------ SUPPLIED DATA ------
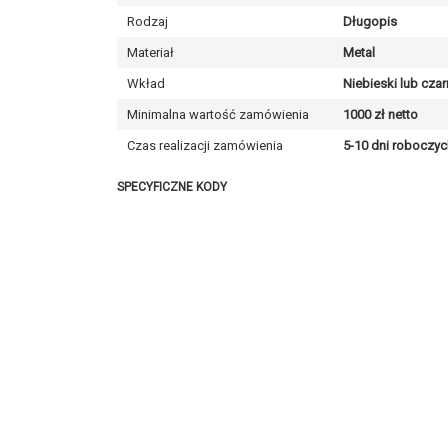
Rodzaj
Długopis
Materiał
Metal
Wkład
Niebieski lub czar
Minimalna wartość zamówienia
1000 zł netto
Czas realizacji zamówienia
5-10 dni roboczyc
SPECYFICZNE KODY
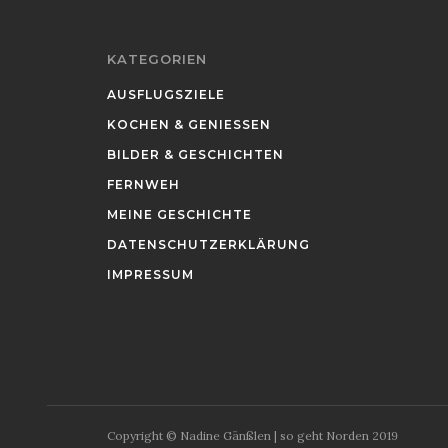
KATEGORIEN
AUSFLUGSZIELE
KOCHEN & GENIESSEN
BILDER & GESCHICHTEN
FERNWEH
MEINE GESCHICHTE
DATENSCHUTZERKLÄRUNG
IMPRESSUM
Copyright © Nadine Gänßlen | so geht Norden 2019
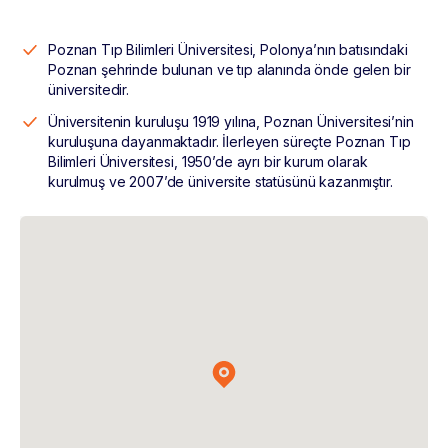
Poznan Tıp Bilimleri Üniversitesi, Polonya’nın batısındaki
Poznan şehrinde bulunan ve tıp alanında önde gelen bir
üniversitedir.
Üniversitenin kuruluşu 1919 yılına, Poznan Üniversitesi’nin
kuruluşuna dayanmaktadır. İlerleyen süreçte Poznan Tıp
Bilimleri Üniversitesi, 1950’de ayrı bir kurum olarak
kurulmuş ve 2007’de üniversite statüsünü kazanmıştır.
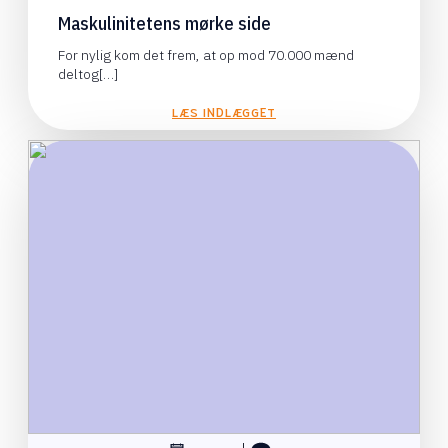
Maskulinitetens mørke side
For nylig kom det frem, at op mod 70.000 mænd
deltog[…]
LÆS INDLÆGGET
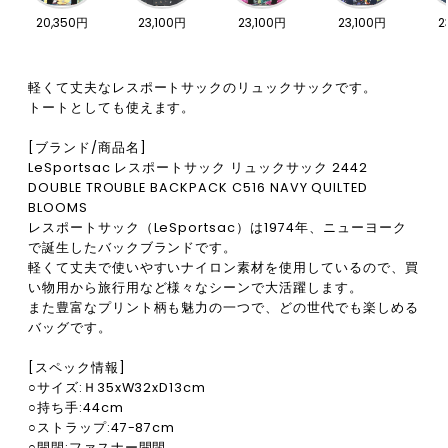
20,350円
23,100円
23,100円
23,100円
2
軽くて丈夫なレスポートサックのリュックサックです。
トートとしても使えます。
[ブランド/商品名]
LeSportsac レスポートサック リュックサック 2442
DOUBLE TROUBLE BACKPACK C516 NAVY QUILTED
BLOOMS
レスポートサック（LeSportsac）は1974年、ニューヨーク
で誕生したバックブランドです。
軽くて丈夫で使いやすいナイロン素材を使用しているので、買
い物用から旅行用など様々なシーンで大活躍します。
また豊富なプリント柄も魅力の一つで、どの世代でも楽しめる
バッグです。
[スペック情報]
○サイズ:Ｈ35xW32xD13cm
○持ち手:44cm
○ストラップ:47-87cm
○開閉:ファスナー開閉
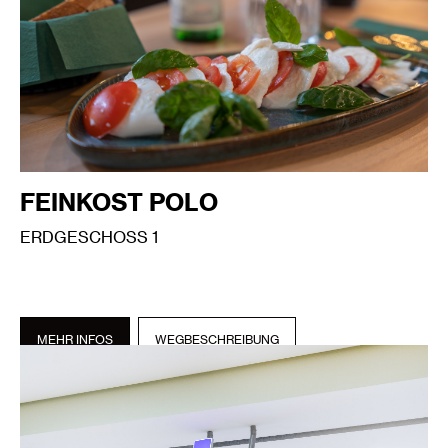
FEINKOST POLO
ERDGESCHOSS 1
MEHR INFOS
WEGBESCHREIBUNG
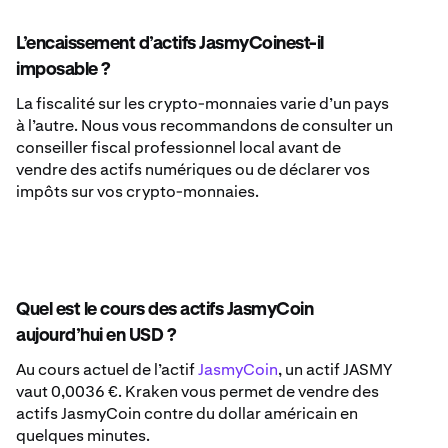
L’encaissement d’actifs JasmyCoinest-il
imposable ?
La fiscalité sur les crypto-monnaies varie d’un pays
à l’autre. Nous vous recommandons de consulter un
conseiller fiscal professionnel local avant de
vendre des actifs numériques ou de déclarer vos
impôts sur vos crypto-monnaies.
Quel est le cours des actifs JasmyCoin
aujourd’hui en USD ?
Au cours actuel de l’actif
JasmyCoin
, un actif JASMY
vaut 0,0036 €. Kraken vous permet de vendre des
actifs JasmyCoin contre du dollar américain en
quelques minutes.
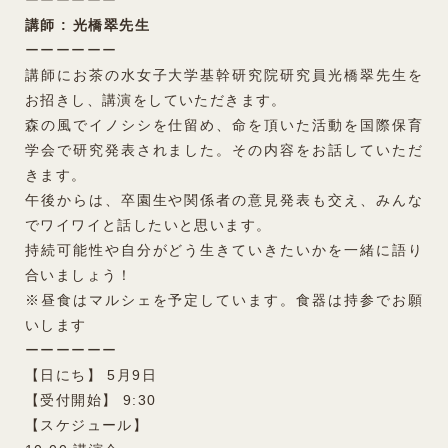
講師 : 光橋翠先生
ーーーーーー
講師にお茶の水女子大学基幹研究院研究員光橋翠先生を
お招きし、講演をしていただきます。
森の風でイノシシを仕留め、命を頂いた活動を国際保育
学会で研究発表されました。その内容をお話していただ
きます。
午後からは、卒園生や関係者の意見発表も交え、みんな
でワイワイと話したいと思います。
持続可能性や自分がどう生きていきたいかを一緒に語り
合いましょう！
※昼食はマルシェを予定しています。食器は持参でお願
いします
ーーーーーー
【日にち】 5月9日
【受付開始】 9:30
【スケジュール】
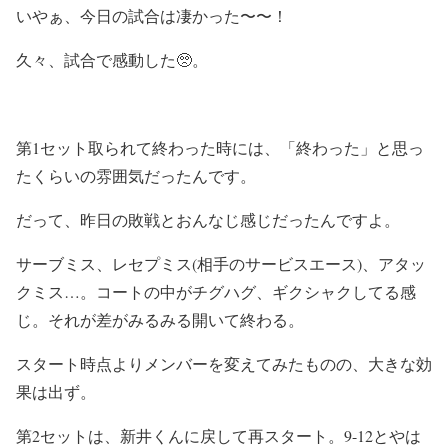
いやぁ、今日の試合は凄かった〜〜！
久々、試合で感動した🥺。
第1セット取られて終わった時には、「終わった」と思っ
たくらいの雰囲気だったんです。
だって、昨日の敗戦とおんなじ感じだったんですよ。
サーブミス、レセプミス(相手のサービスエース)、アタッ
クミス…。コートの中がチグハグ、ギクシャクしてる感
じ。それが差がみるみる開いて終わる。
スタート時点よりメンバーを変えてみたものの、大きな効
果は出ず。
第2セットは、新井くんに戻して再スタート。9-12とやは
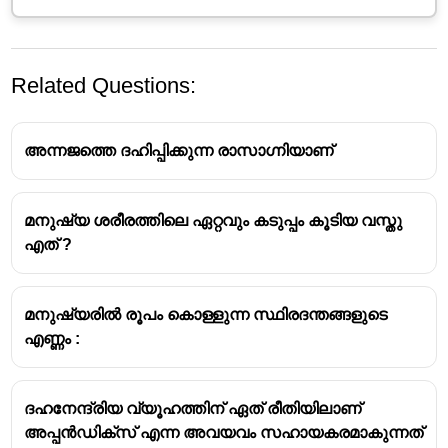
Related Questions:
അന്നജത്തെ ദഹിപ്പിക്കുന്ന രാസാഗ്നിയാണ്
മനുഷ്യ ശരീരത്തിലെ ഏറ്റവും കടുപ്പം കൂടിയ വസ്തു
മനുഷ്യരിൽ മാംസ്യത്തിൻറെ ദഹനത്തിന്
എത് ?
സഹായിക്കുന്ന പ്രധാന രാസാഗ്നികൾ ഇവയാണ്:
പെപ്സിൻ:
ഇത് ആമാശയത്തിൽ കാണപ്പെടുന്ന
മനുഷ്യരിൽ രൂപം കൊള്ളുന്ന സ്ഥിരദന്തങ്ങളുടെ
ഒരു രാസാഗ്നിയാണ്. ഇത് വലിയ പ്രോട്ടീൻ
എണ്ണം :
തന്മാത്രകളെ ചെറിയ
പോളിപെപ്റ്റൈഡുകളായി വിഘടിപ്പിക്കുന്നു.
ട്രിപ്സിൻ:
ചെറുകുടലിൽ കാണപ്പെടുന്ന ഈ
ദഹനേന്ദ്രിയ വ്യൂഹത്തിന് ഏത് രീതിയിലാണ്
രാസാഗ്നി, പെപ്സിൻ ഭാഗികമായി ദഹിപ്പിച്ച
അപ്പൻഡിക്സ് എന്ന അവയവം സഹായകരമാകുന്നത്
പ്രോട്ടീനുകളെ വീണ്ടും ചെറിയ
------
• **PROBLEM REQUIREMENTS**
Your job is to transcribe the entries above exactly; skip the pictures.

• **RESPONSE AREA**
Rodzaj
Długopis
Materiał
Metal
Wkład
Niebieski lub czar
Minimalna wartość zamówienia
1000 zł netto
Czas realizacji zamówienia
5-10 dni roboczyc
SPECYFICZNE KODY
KATEGORIEN
AUSFLUGSZIELE
KOCHEN & GENIESSEN
BILDER & GESCHICHTEN
FERNWEH
MEINE GESCHICHTE
DATENSCHUTZERKLÄRUNG
IMPRESSUM
Copyright © Nadine Gänßlen | so geht Norden 2019
Poznan Tıp Bilimleri Üniversitesi, Polonya’nın batısındaki
Poznan şehrinde bulunan ve tıp alanında önde gelen bir
üniversitedir.
Üniversitenin kuruluşu 1919 yılına, Poznan Üniversitesi’nin
kuruluşuna dayanmaktadır. İlerleyen süreçte Poznan Tıp
Bilimleri Üniversitesi, 1950’de ayrı bir kurum olarak
kurulmuş ve 2007’de üniversite statüsünü kazanmıştır.
Maskulinitetens mørke side
For nylig kom det frem, at op mod 70.000 mænd
deltog[…]
LÆS INDLÆGGET
20,350円
23,100円
23,100円
23,100円
2
軽くて丈夫なレスポートサックのリュックサックです。
トートとしても使えます。
[ブランド/商品名]
LeSportsac レスポートサック リュックサック 2442
DOUBLE TROUBLE BACKPACK C516 NAVY QUILTED
BLOOMS
レスポートサック（LeSportsac）は1974年、ニューヨーク
で誕生したバックブランドです。
軽くて丈夫で使いやすいナイロン素材を使用しているので、買
い物用から旅行用など様々なシーンで大活躍します。
また豊富なプリント柄も魅力の一つで、どの世代でも楽しめる
バッグです。
[スペック情報]
○サイズ:Ｈ35xW32xD13cm
○持ち手:44cm
○ストラップ:47-87cm
○開閉:ファスナー開閉
FEINKOST POLO
ERDGESCHOSS 1
MEHR INFOS
WEGBESCHREIBUNG
L’encaissement d’actifs JasmyCoinest-il
imposable ?
La fiscalité sur les crypto-monnaies varie d’un pays
à l’autre. Nous vous recommandons de consulter un
conseiller fiscal professionnel local avant de
vendre des actifs numériques ou de déclarer vos
impôts sur vos crypto-monnaies.
Quel est le cours des actifs JasmyCoin
aujourd’hui en USD ?
Au cours actuel de l’actif
JasmyCoin
, un actif JASMY
vaut 0,0036 €. Kraken vous permet de vendre des
actifs JasmyCoin contre du dollar américain en
quelques minutes.
講師 : 光橋翠先生
ーーーーーー
講師にお茶の水女子大学基幹研究院研究員光橋翠先生を
お招きし、講演をしていただきます。
森の風でイノシシを仕留め、命を頂いた活動を国際保育
学会で研究発表されました。その内容をお話していただ
きます。
午後からは、卒園生や関係者の意見発表も交え、みんな
でワイワイと話したいと思います。
持続可能性や自分がどう生きていきたいかを一緒に語り
合いましょう！
※昼食はマルシェを予定しています。食器は持参でお願
いします
ーーーーーー
【日にち】 5月9日
【受付開始】 9:30
【スケジュール】
いやぁ、今日の試合は凄かった〜〜！
久々、試合で感動した🥺。
第1セット取られて終わった時には、「終わった」と思っ
たくらいの雰囲気だったんです。
だって、昨日の敗戦とおんなじ感じだったんですよ。
サーブミス、レセプミス(相手のサービスエース)、アタッ
クミス…。コートの中がチグハグ、ギクシャクしてる感
じ。それが差がみるみる開いて終わる。
スタート時点よりメンバーを変えてみたものの、大きな効
果は出ず。
第2セットは、新井くんに戻して再スタート。9-12とやは
Related Questions:
അന്നജത്തെ ദഹിപ്പിക്കുന്ന രാസാഗ്നിയാണ്
മനുഷ്യ ശരീരത്തിലെ ഏറ്റവും കടുപ്പം കൂടിയ വസ്തു
മനുഷ്യരിൽ മാംസ്യത്തിൻറെ ദഹനത്തിന്
എത് ?
സഹായിക്കുന്ന പ്രധാന രാസാഗ്നികൾ ഇവയാണ്:
പെപ്സിൻ:
ഇത് ആമാശയത്തിൽ കാണപ്പെടുന്ന
മനുഷ്യരിൽ രൂപം കൊള്ളുന്ന സ്ഥിരദന്തങ്ങളുടെ
ഒരു രാസാഗ്നിയാണ്. ഇത് വലിയ പ്രോട്ടീൻ
എണ്ണം :
തന്മാത്രകളെ ചെറിയ
പോളിപെപ്റ്റൈഡുകളായി വിഘടിപ്പിക്കുന്നു.
ട്രിപ്സിൻ:
ചെറുകുടലിൽ കാണപ്പെടുന്ന ഈ
ദഹനേന്ദ്രിയ വ്യൂഹത്തിന് ഏത് രീതിയിലാണ്
രാസാഗ്നി, പെപ്സിൻ ഭാഗികമായി ദഹിപ്പിച്ച
അപ്പൻഡിക്സ് എന്ന അവയവം സഹായകരമാകുന്നത്
പ്രോട്ടീനുകളെ വീണ്ടും ചെറിയ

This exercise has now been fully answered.